The view from the top sure is sweet: just ask any mountaineer or successful career person. I may not have scaled a mountain or made CEO, but standing on the highest point of the golf course at Raffles Canouan resort on Canouan Island — surely the Earth’s most spectacular 13th hole — I'm getting a glimpse of what it’s like to be at the top of the world.
My husband, Adam, and I arrived the day before in the Grenadines—a sprinkling of islands in the southern Caribbean that trail like the tail of a stingray from the main island of St. Vincent—and we’re keen to get our bearings. So we requisition an electric golf cart and make our way to this quiet, impeccably groomed stretch of lawn where we are rewarded with a sweeping 360-degree view of the island chain. Behind us is Mount Royal, the island’s highest peak. The Atlantic Ocean is to one side, the Caribbean Sea to the other, and in the distance, the islands of Mayreau, Petit Martinique and Mustique sparkle in the late afternoon sun.

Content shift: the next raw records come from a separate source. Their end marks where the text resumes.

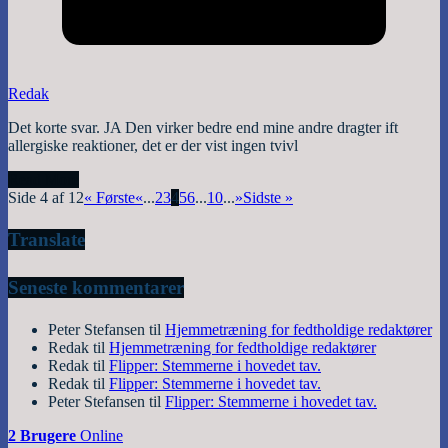
Redak
Det korte svar. JA Den virker bedre end mine andre dragter ift
allergiske reaktioner, det er der vist ingen tvivl
Read More
Side 4 af 12
« Første
«
...
2
3
4
5
6
...
10
...
»
Sidste »
Translate
Seneste kommentarer
Peter Stefansen
til
Hjemmetræning for fedtholdige redaktører
Redak
til
Hjemmetræning for fedtholdige redaktører
Redak
til
Flipper: Stemmerne i hovedet tav.
Redak
til
Flipper: Stemmerne i hovedet tav.
Peter Stefansen
til
Flipper: Stemmerne i hovedet tav.
2 Brugere
Online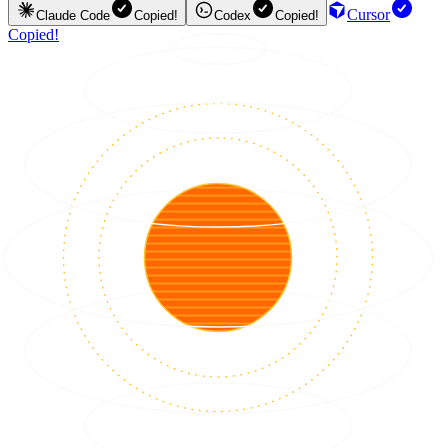
Cursor
Claude Code
Copied!
Codex
Copied!
Copied!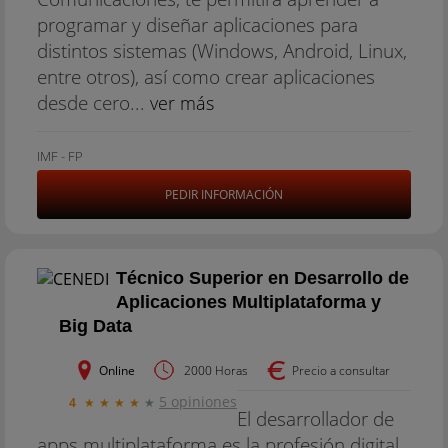
programar y diseñar aplicaciones para
distintos sistemas (Windows, Android, Linux,
entre otros), así como crear aplicaciones
desde cero...
ver más
IMF - FP
PEDIR INFORMACIÓN
Técnico Superior en Desarrollo de
Aplicaciones Multiplataforma y
Big Data
Online
2000 Horas
Precio a consultar
5 opiniones
4
★
★
★
★
★
El desarrollador de
apps multiplataforma es la profesión digital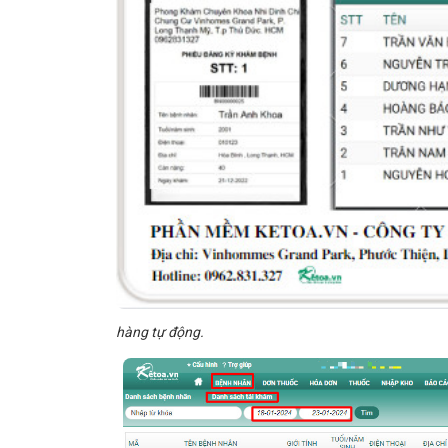
hàng tự động.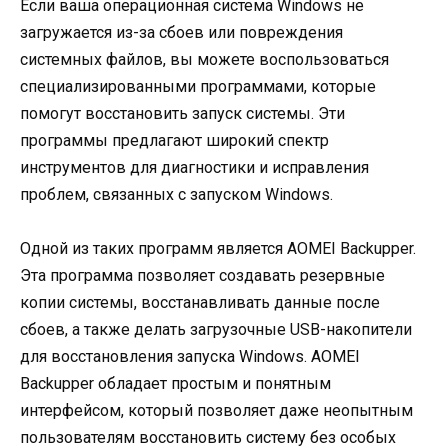
Если ваша операционная система Windows не
загружается из-за сбоев или повреждения
системных файлов, вы можете воспользоваться
специализированными программами, которые
помогут восстановить запуск системы. Эти
программы предлагают широкий спектр
инструментов для диагностики и исправления
проблем, связанных с запуском Windows.
Одной из таких программ является AOMEI Backupper.
Эта программа позволяет создавать резервные
копии системы, восстанавливать данные после
сбоев, а также делать загрузочные USB-накопители
для восстановления запуска Windows. AOMEI
Backupper обладает простым и понятным
интерфейсом, который позволяет даже неопытным
пользователям восстановить систему без особых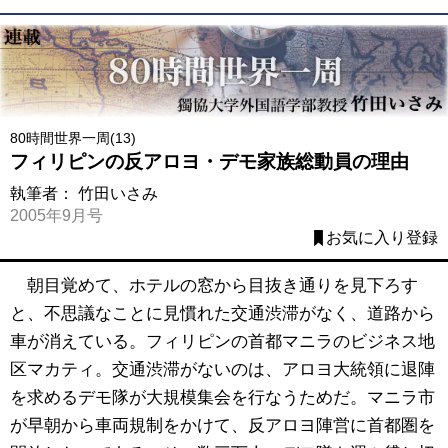
80時間世界一周(13)
フィリピンの反アロヨ・デモ家族総動員の理由
執筆者：
竹田いさみ
2005年9月号
お気に入り登録
朝目覚めて、ホテルの窓から目抜き通りを見下ろす
と、不思議なことに見慣れた交通渋滞がなく、道路から
車が消えている。フィリピンの首都マニラのビジネス地
区マカティ。交通渋滞がないのは、アロヨ大統領に退陣
を求めるデモ隊が大規模集会を行なうためだ。マニラ市
が早朝から車両規制をかけて、反アロヨ陣営に首都圏を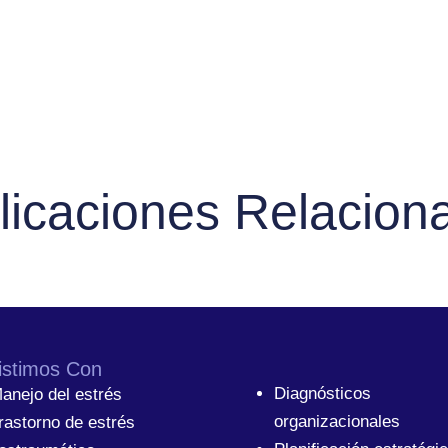
licaciones Relacion
istimos Con
Diagnósticos
anejo del estrés
organizacionales
rastorno de estrés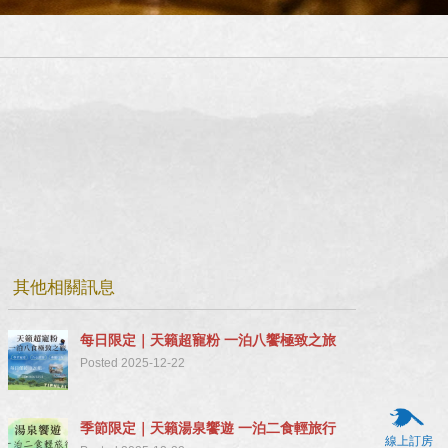
其他相關訊息
每日限定｜天籟超寵粉 一泊八饗極致之旅
Posted 2025-12-22
季節限定｜天籟湯泉饗遊 一泊二食輕旅行
線上訂房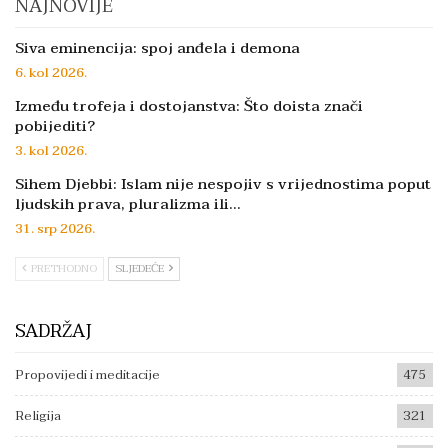
NAJNOVIJE
Siva eminencija: spoj anđela i demona
6. kol 2026.
Između trofeja i dostojanstva: Što doista znači
pobijediti?
3. kol 2026.
Sihem Djebbi: Islam nije nespojiv s vrijednostima poput
ljudskih prava, pluralizma ili…
31. srp 2026.
PRETHODNO
SLJEDEĆE
SADRŽAJ
Propovijedi i meditacije
475
Religija
321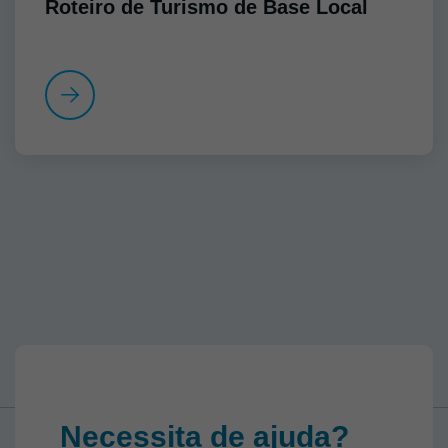
Roteiro de Turismo de Base Local
Necessita de ajuda?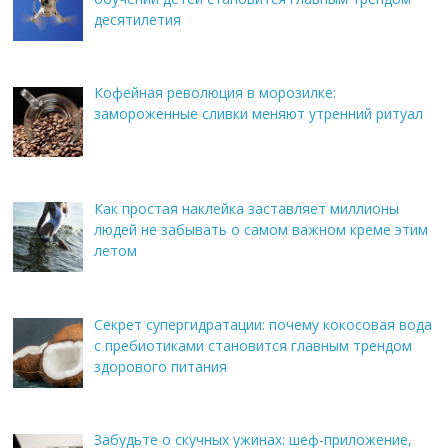
десятилетия
Кофейная революция в морозилке:
замороженные сливки меняют утренний ритуал
Как простая наклейка заставляет миллионы
людей не забывать о самом важном креме этим
летом
Секрет супергидратации: почему кокосовая вода
с пребиотиками становится главным трендом
здорового питания
Забудьте о скучных ужинах: шеф-приложение,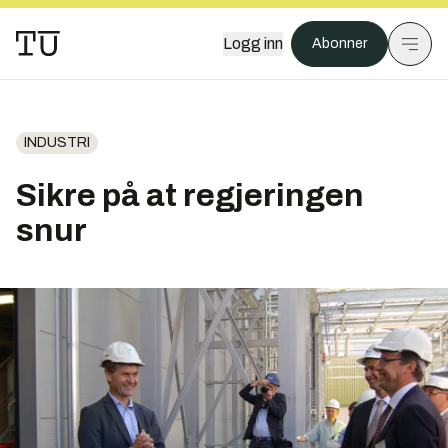
Logg inn
Abonner
INDUSTRI
Sikre på at regjeringen
snur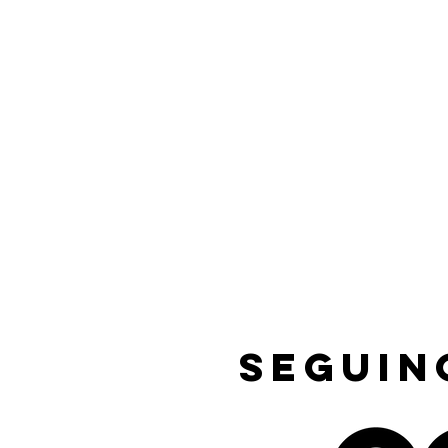
Seguin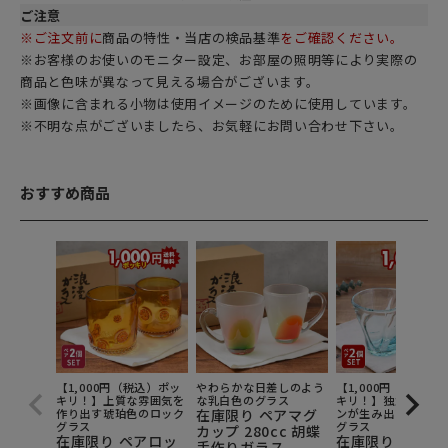
ご注意
※ご注文前に
商品の特性・当店の検品基準
をご確認ください。
※お客様のお使いのモニター設定、お部屋の照明等により実際の
商品と色味が異なって見える場合がございます。
※画像に含まれる小物は使用イメージのために使用しています。
※不明な点がございましたら、お気軽にお問い合わせ下さい。
おすすめ商品
【1,000円（税込）ポッ
やわらかな日差しのよう
【1,000円（税込）
キリ！】上質な雰囲気を
な乳白色のグラス
キリ！】独創的なデ
作り出す琥珀色のロック
在庫限り ペアマグ
ンが生み出す唯一無
グラス
グラス
カップ 280cc 胡蝶
在庫限り ペアロッ
在庫限り ペアグ
手作りガラス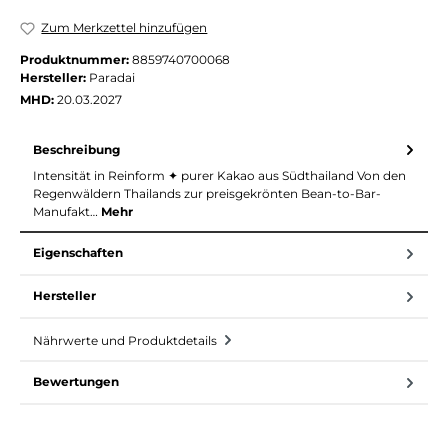
Zum Merkzettel hinzufügen
Produktnummer:
8859740700068
Hersteller:
Paradai
MHD:
20.03.2027
Beschreibung
Intensität in Reinform ✦ purer Kakao aus Südthailand Von den
Regenwäldern Thailands zur preisgekrönten Bean-to-Bar-
Manufakt…
Mehr
Eigenschaften
Hersteller
Nährwerte und Produktdetails
Bewertungen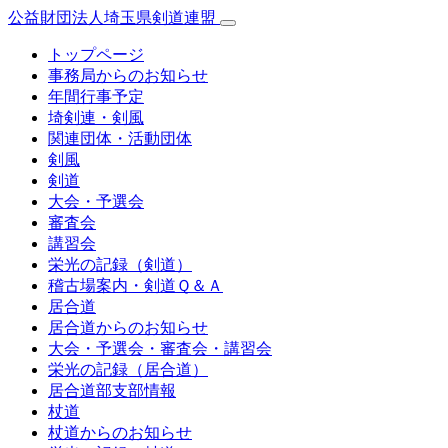
公益財団法人埼玉県剣道連盟
トップページ
事務局からのお知らせ
年間行事予定
埼剣連・剣風
関連団体・活動団体
剣風
剣道
大会・予選会
審査会
講習会
栄光の記録（剣道）
稽古場案内・剣道Ｑ＆Ａ
居合道
居合道からのお知らせ
大会・予選会・審査会・講習会
栄光の記録（居合道）
居合道部支部情報
杖道
杖道からのお知らせ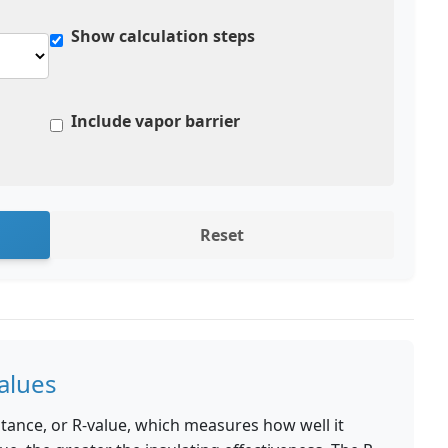
Show calculation steps
Include vapor barrier
Reset
alues
istance, or R-value, which measures how well it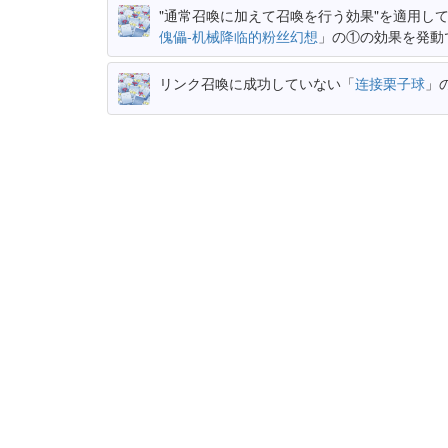
"通常召喚に加えて召喚を行う効果"を適用し
傀儡-机械降临的粉丝幻想
」の①の効果を発動
リンク召喚に成功していない「
连接栗子球
」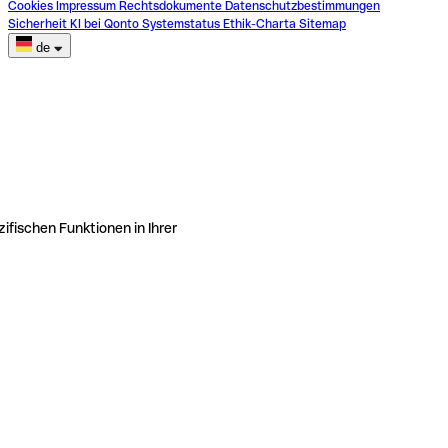
Cookies
Impressum
Rechtsdokumente
Datenschutzbestimmungen
Sicherheit
KI bei Qonto
Systemstatus
Ethik-Charta
Sitemap
de
ifischen Funktionen in Ihrer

Canouan means turtle island in Arawakan (an indigenous Caribbean language) and shortly after checking into our ocean-view “Personality Suite,” we’ve already encountered several of the resident tortoises, lumbering happily around on the stretch of lawn below our terrace. The Raffles Canouan is the only high-end accommodation on this eight-kilometre-long island. It’s situated in the heart of the Grenadine chain, once solely inhabited by fishermen and subsistence farmers. It may lie just southwest of Barbados, but Canouan has none of the nation’s bustle and urbanity. Rather, well-heeled travelers from everywhere come here to decompress.